Among the people who have found their own solutions is accessibility consultant and inclusive technology evangelist Molly Watt. She has Usher Syndrome, a rare genetic disorder that causes hearing loss and blindness. The story she told the summit about the lack of support for technology reflected the experience of many patients.
“When the blindness came on the audiologist knew nothing about the blind side and the visually impaired people didn’t know about the deaf side, and I was caught in the middle. When it came to the right technology the guidance just wasn’t there. There were a lot of misconceptions.”
Watt exploits the impressive accessibility features of Apple products: “My hearing aids Bluetooth-connect to my Apple watch as well as my iPhone, so I can direct stream from my watch phone calls, music, navigation straight to my hearing aids.

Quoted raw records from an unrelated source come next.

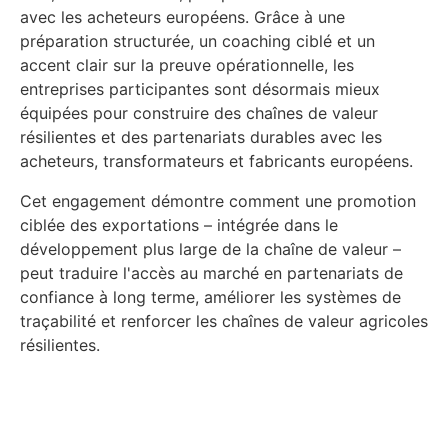
avec les acheteurs européens. Grâce à une
préparation structurée, un coaching ciblé et un
accent clair sur la preuve opérationnelle, les
entreprises participantes sont désormais mieux
équipées pour construire des chaînes de valeur
résilientes et des partenariats durables avec les
acheteurs, transformateurs et fabricants européens.
Cet engagement démontre comment une promotion
ciblée des exportations – intégrée dans le
développement plus large de la chaîne de valeur –
peut traduire l'accès au marché en partenariats de
confiance à long terme, améliorer les systèmes de
traçabilité et renforcer les chaînes de valeur agricoles
résilientes.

In terms of safety and independence as a deaf blind person that is lifechanging.
“So it is through my journey of discovery that I found how mainstream tools can make my daily life easier. It wasn’t through the clinics. There should be more awareness of what can be done.”
The challenge ahead
Just as there is a national drive to make the NHS paperless, there needs to be a concerted effort to exploit the potential of patient apps. The benefits for individual patients are impressive, but the big opportunity for the NHS is to manage demand for services.
Achieving this will require end to end reform. Clinical training needs to provide the confidence to work with digital technology and the coaching skills to help patients manage their conditions.
Patient need to learn how to identify and use the right technology, while the NHS needs to move much faster in identifying the best.
Hospitals, surgeries and care homes need to provide the infrastructure to make it all work.
Technology companies need to meet patients’ needs comprehensively, which means involving them in every stage of design and development.
Most of all, people need to accept responsibility for self-management of their health, and understand the potential to technology to help them do it.